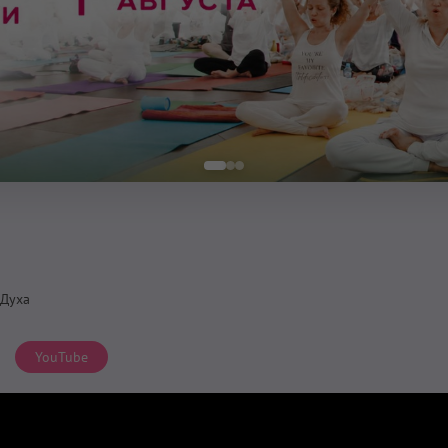
 Духа
YouTube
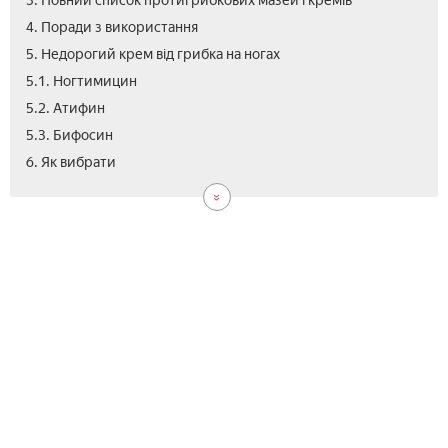
3. Повний список протигрибкових мазей і кремів
4. Поради з використання
5. Недорогий крем від грибка на ногах
5.1. Ногтимицин
5.2. Атифин
5.3. Бифосин
7.
8.
9.
6. Як вибрати
Як
Цін
Від
зро
засі
від
гри
нігт
сво
рук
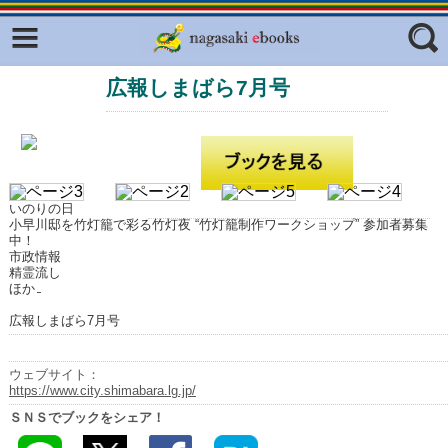
Facebook
twitter
広報しまばら7月号
ふくいろキラリプロジェクト
フリーワード
東京観光デジタルパンフレットギャ
ラリー（TOKYO Brochures）
復興応援企画
ジャンル
はじめてご利用される方へ
いのりの日
小早川邸を竹灯籠で彩る竹灯夜 “竹灯籠制作ワークショップ” 参加者募集
コンテンツ
中！
市政情報
精霊流し
広報誌ナビ
エリア
ほか
明治日本の産業革命遺産
広報しまばら7月号
長崎と天草地方の潜伏キリシタン
関連遺産
ウェブサイト：
https://www.city.shimabara.lg.jp/
大学・専門学校ナビ
ＳＮＳでブックをシェア！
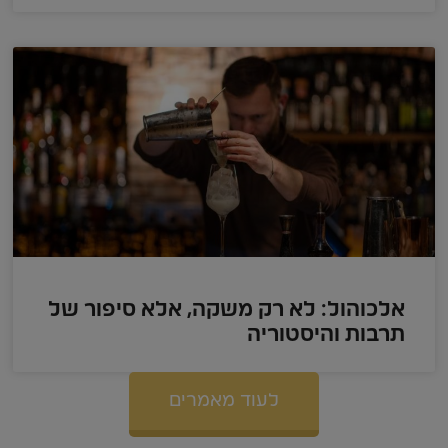
אלכוהול: לא רק משקה, אלא סיפור של
תרבות והיסטוריה
לעוד מאמרים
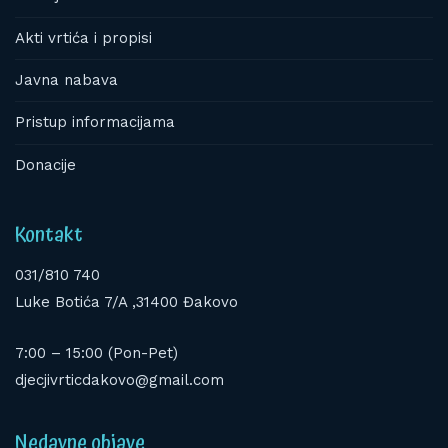
Akti vrtića i propisi
Javna nabava
Pristup informacijama
Donacije
Kontakt
031/810 740
Luke Botića 7/A ,31400 Đakovo
7:00 – 15:00 (Pon-Pet)
djecjivrticdakovo@gmail.com
Nedavne objave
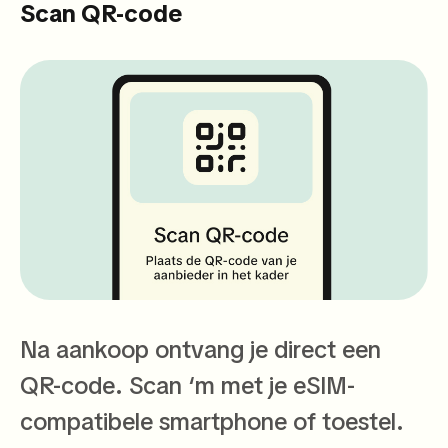
Scan QR-code
Na aankoop ontvang je direct een
QR-code. Scan ‘m met je eSIM-
compatibele smartphone of toestel.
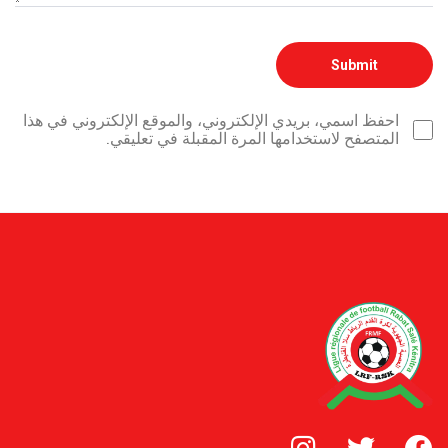
احفظ اسمي، بريدي الإلكتروني، والموقع الإلكتروني في هذا
المتصفح لاستخدامها المرة المقبلة في تعليقي.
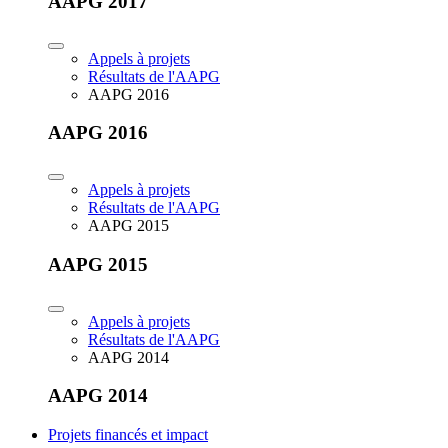
AAPG 2017
Appels à projets
Résultats de l'AAPG
AAPG 2016
AAPG 2016
Appels à projets
Résultats de l'AAPG
AAPG 2015
AAPG 2015
Appels à projets
Résultats de l'AAPG
AAPG 2014
AAPG 2014
Projets financés et impact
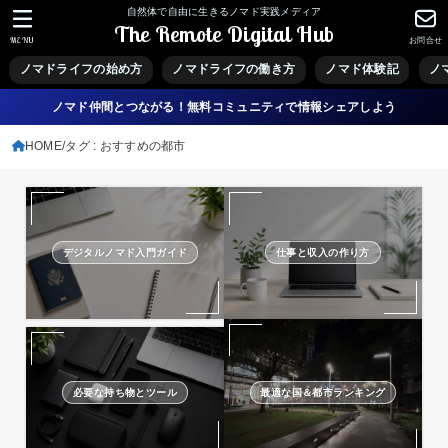
自然体で自由に生きるノマド実践メディア
The Remote Digital Hub
MENU
お問合せ
ノマドライフの始め方
ノマドライフの働き方
ノマド体験記
ノ
ノマド仲間とつながる！無料コミュニティで情報シェアしよう
HOME
タグ : おすすめの都市
デジタルノマド入門ガイド
仕事と収入の作り方
必要な持ち物とツール
最適な国＆都市ランキング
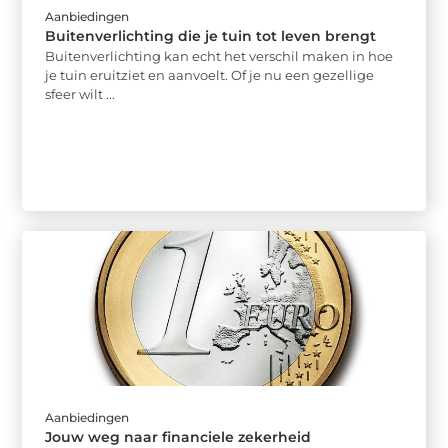
Aanbiedingen
Buitenverlichting die je tuin tot leven brengt
Buitenverlichting kan echt het verschil maken in hoe
je tuin eruitziet en aanvoelt. Of je nu een gezellige
sfeer wilt ...
Aanbiedingen
Jouw weg naar financiele zekerheid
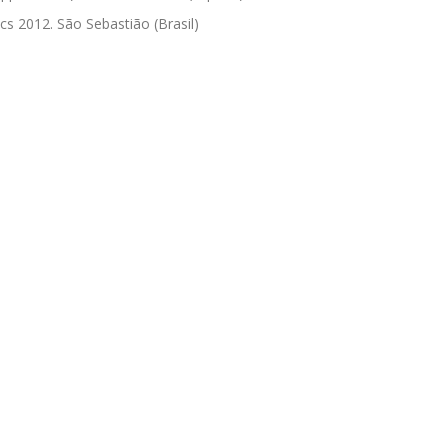
s 2012. São Sebastião (Brasil)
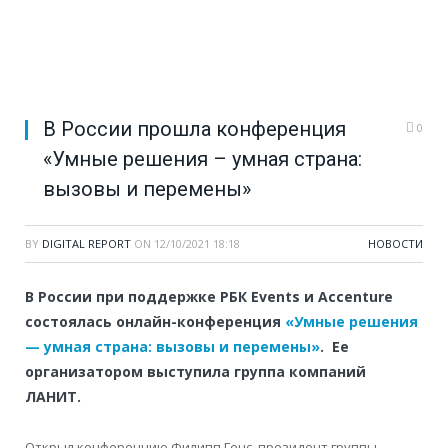
В России прошла конференция
0
«Умные решения – умная страна:
вызовы и перемены»
BY
DIGITAL REPORT
ON
12/10/2021 18:18
НОВОСТИ
В России при поддержке РБК Events и Accenture
состоялась онлайн-конференция
«Умные решения
— умная страна: вызовы и перемены»
. Ее
организатором выступила группа компаний
ЛАНИТ.
Открыл конференцию Филипп Генс, президент группы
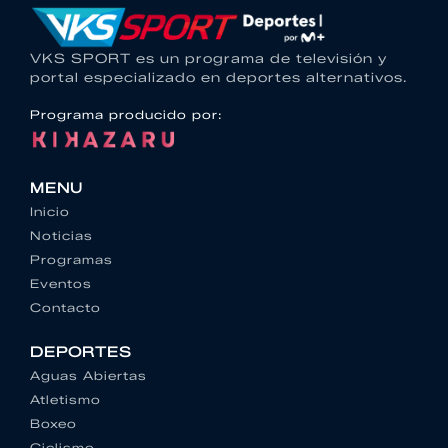
VKS SPORT es un programa de televisión y
portal especializado en deportes alternativos.
Programa producido por:
MENU
Inicio
Noticias
Programas
Eventos
Contacto
DEPORTES
Aguas Abiertas
Atletismo
Boxeo
Ciclismo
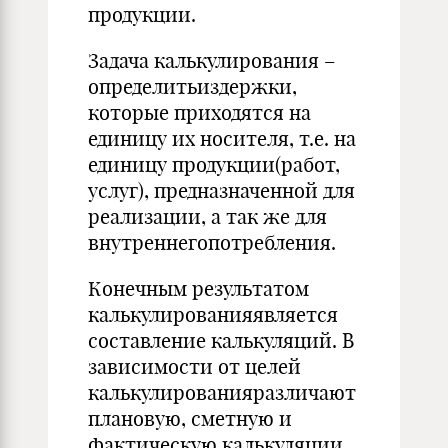
продукции.
Задача калькулирования –
определитьиздержки,
которые приходятся на
единицу их носителя, т.е. на
единицу продукции(работ,
услуг), предназначенной для
реализации, а так же для
внутреннегопотребления.
Конечным результатом
калькулированияявляется
составление калькуляций. В
зависимости от целей
калькулированияразличают
плановую, сметную и
фактическую калькуляции.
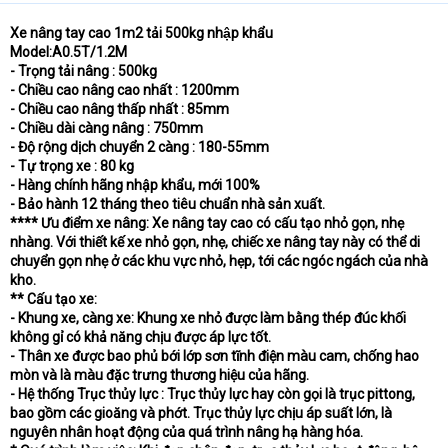
Xe nâng tay cao 1m2 tải 500kg nhập khẩu
Model:A0.5T/1.2M
- Trọng tải nâng : 500kg
- Chiều cao nâng cao nhất : 1200mm
- Chiều cao nâng thấp nhất : 85mm
- Chiều dài càng nâng : 750mm
- Độ rộng dịch chuyển 2 càng : 180-55mm
- Tự trọng xe : 80 kg
- Hàng chính hãng nhập khẩu, mới 100%
- Bảo hành 12 tháng theo tiêu chuẩn nhà sản xuất.
**** Ưu điểm xe nâng: Xe nâng tay cao có cấu tạo nhỏ gọn, nhẹ
nhàng. Với thiết kế xe nhỏ gọn, nhẹ, chiếc xe nâng tay này có thể di
chuyển gọn nhẹ ở các khu vực nhỏ, hẹp, tới các ngóc ngách của nhà
kho.
** Cấu tạo xe:
- Khung xe, càng xe: Khung xe nhỏ được làm bằng thép đúc khối
không gỉ có khả năng chịu được áp lực tốt.
- Thân xe được bao phủ bới lớp sơn tĩnh điện màu cam, chống hao
mòn và là màu đặc trưng thương hiệu của hãng.
- Hệ thống Trục thủy lực : Trục thủy lực hay còn gọi là trục pittong,
bao gồm các gioăng và phớt. Trục thủy lực chịu áp suất lớn, là
nguyên nhân hoạt động của quá trình nâng hạ hàng hóa.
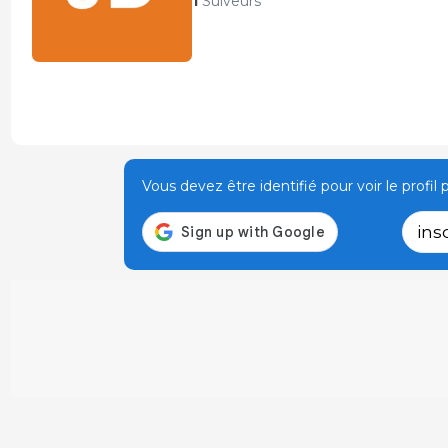
1
Suiveurs
Vous devez être identifié pour voir le profil p
ins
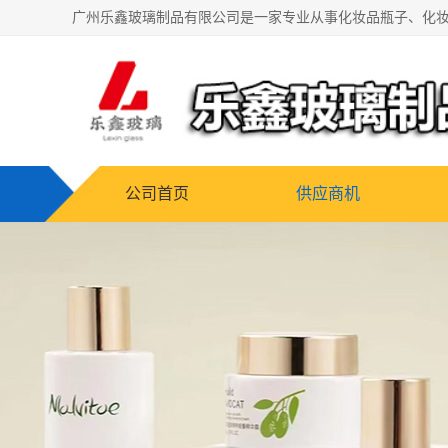
公司首页
供应商机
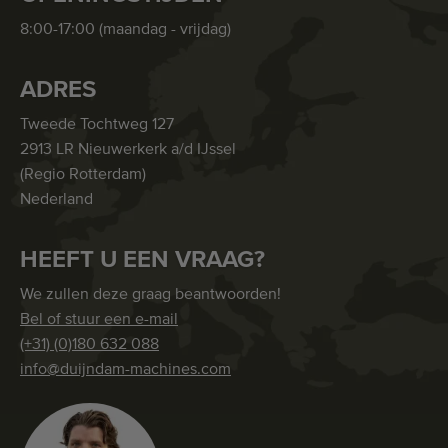
8:00-17:00 (maandag - vrijdag)
ADRES
Tweede Tochtweg 127
2913 LR Nieuwerkerk a/d IJssel
(Regio Rotterdam)
Nederland
HEEFT U EEN VRAAG?
We zullen deze graag beantwoorden!
Bel of stuur een e-mail
(+31) (0)180 632 088
info@duijndam-machines.com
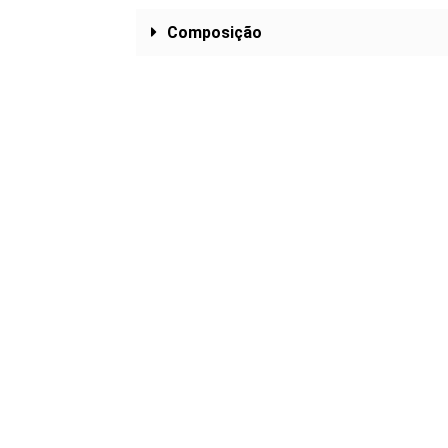
Composição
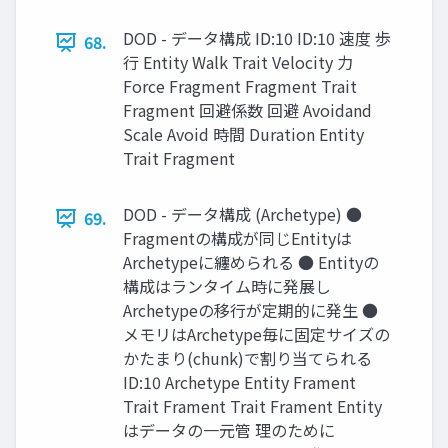
DOD - データ構成 ID:10 ID:10 速度 歩
68.
行 Entity Walk Trait Velocity 力
Force Fragment Fragment Trait
Fragment 回避係数 回避 Avoidand
Scale Avoid 時間 Duration Entity
Trait Fragment
DOD - データ構成 (Archetype) ●
69.
Fragmentの構成が同じEntityは
Archetypeに纏められる ● Entityの
構成はランタイム時に発展し
Archetypeの移行が定期的に発生 ●
メモリはArchetype毎に固定サイズの
かたまり(chunk)で割り当てられる
ID:10 Archetype Entity Frament
Trait Frament Trait Frament Entity
はデータの一元管 理のために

What to do: Once the pictures are removed, return the entries exactly as they stand.

Solution for this task:
 Духа
YouTube
3. Повний список протигрибкових мазей і кремів
4. Поради з використання
5. Недорогий крем від грибка на ногах
5.1. Ногтимицин
5.2. Атифин
5.3. Бифосин
7.
8.
9.
6. Як вибрати
Як
Цін
Від
зро
засі
від
гри
нігт
сво
рук
Facebook
twitter
広報しまばら7月号
ふくいろキラリプロジェクト
フリーワード
東京観光デジタルパンフレットギャ
ラリー（TOKYO Brochures）
復興応援企画
ジャンル
はじめてご利用される方へ
いのりの日
小早川邸を竹灯籠で彩る竹灯夜 “竹灯籠制作ワークショップ” 参加者募集
コンテンツ
中！
市政情報
精霊流し
広報誌ナビ
エリア
ほか
明治日本の産業革命遺産
広報しまばら7月号
長崎と天草地方の潜伏キリシタン
関連遺産
ウェブサイト：
https://www.city.shimabara.lg.jp/
大学・専門学校ナビ
ＳＮＳでブックをシェア！
אלכוהול: לא רק משקה, אלא סיפור של
תרבות והיסטוריה
לעוד מאמרים
Akti vrtića i propisi
Javna nabava
Pristup informacijama
Donacije
Kontakt
031/810 740
Luke Botića 7/A ,31400 Đakovo
7:00 – 15:00 (Pon-Pet)
djecjivrticdakovo@gmail.com
Nedavne objave
Scan QR-code
Na aankoop ontvang je direct een
QR-code. Scan ‘m met je eSIM-
compatibele smartphone of toestel.
احفظ اسمي، بريدي الإلكتروني، والموقع الإلكتروني في هذا
المتصفح لاستخدامها المرة المقبلة في تعليقي.
AAPG 2017
Appels à projets
Résultats de l'AAPG
AAPG 2016
AAPG 2016
Appels à projets
Résultats de l'AAPG
AAPG 2015
AAPG 2015
Appels à projets
Résultats de l'AAPG
AAPG 2014
AAPG 2014
Projets financés et impact
自然体で自由に生きるノマド実践メディア
The Remote Digital Hub
MENU
お問合せ
ノマドライフの始め方
ノマドライフの働き方
ノマド体験記
ノ
ノマド仲間とつながる！無料コミュニティで情報シェアしよう
HOME
タグ : おすすめの都市
デジタルノマド入門ガイド
仕事と収入の作り方
必要な持ち物とツール
最適な国＆都市ランキング
Aanbiedingen
Buitenverlichting die je tuin tot leven brengt
Buitenverlichting kan echt het verschil maken in hoe
je tuin eruitziet en aanvoelt. Of je nu een gezellige
sfeer wilt ...
Aanbiedingen
Jouw weg naar financiele zekerheid
s 2012. São Sebastião (Brasil)
В России прошла конференция
0
«Умные решения – умная страна:
вызовы и перемены»
BY
DIGITAL REPORT
ON
12/10/2021 18:18
НОВОСТИ
В России при поддержке РБК Events и Accenture
состоялась онлайн-конференция
«Умные решения
— умная страна: вызовы и перемены»
. Ее
организатором выступила группа компаний
ЛАНИТ.
Открыл конференцию Филипп Генс, президент группы
VKS SPORT es un programa de televisión y
portal especializado en deportes alternativos.
Programa producido por:
MENU
Inicio
Noticias
Programas
Eventos
Contacto
DEPORTES
Aguas Abiertas
Atletismo
Boxeo
Ciclismo
продукции.
Задача калькулирования –
определитьиздержки,
которые приходятся на
единицу их носителя, т.е. на
единицу продукции(работ,
услуг), предназначенной для
реализации, а так же для
внутреннегопотребления.
Конечным результатом
калькулированияявляется
составление калькуляций. В
зависимости от целей
калькулированияразличают
плановую, сметную и
фактическую калькуляции.
Xe nâng tay cao 1m2 tải 500kg nhập khẩu
Model:A0.5T/1.2M
- Trọng tải nâng : 500kg
- Chiều cao nâng cao nhất : 1200mm
- Chiều cao nâng thấp nhất : 85mm
- Chiều dài càng nâng : 750mm
- Độ rộng dịch chuyển 2 càng : 180-55mm
- Tự trọng xe : 80 kg
- Hàng chính hãng nhập khẩu, mới 100%
- Bảo hành 12 tháng theo tiêu chuẩn nhà sản xuất.
**** Ưu điểm xe nâng: Xe nâng tay cao có cấu tạo nhỏ gọn, nhẹ
nhàng. Với thiết kế xe nhỏ gọn, nhẹ, chiếc xe nâng tay này có thể di
chuyển gọn nhẹ ở các khu vực nhỏ, hẹp, tới các ngóc ngách của nhà
kho.
** Cấu tạo xe:
- Khung xe, càng xe: Khung xe nhỏ được làm bằng thép đúc khối
không gỉ có khả năng chịu được áp lực tốt.
- Thân xe được bao phủ bới lớp sơn tĩnh điện màu cam, chống hao
mòn và là màu đặc trưng thương hiệu của hãng.
- Hệ thống Trục thủy lực : Trục thủy lực hay còn gọi là trục pittong,
bao gồm các gioăng và phớt. Trục thủy lực chịu áp suất lớn, là
nguyên nhân hoạt động của quá trình nâng hạ hàng hóa.
1
Suiveurs
Vous devez être identifié pour voir le profil p
ins
公司首页
供应商机
8:00-17:00 (maandag - vrijdag)
ADRES
Tweede Tochtweg 127
2913 LR Nieuwerkerk a/d IJssel
(Regio Rotterdam)
Nederland
HEEFT U EEN VRAAG?
We zullen deze graag beantwoorden!
Bel of stuur een e-mail
(+31) (0)180 632 088
info@duijndam-machines.com
Composição
DOD - データ構成 ID:10 ID:10 速度 歩
68.
行 Entity Walk Trait Velocity 力
Force Fragment Fragment Trait
Fragment 回避係数 回避 Avoidand
Scale Avoid 時間 Duration Entity
Trait Fragment
DOD - データ構成 (Archetype) ●
69.
Fragmentの構成が同じEntityは
Archetypeに纏められる ● Entityの
構成はランタイム時に発展し
Archetypeの移行が定期的に発生 ●
メモリはArchetype毎に固定サイズの
かたまり(chunk)で割り当てられる
ID:10 Archetype Entity Frament
Trait Frament Trait Frament Entity
はデータの一元管 理のために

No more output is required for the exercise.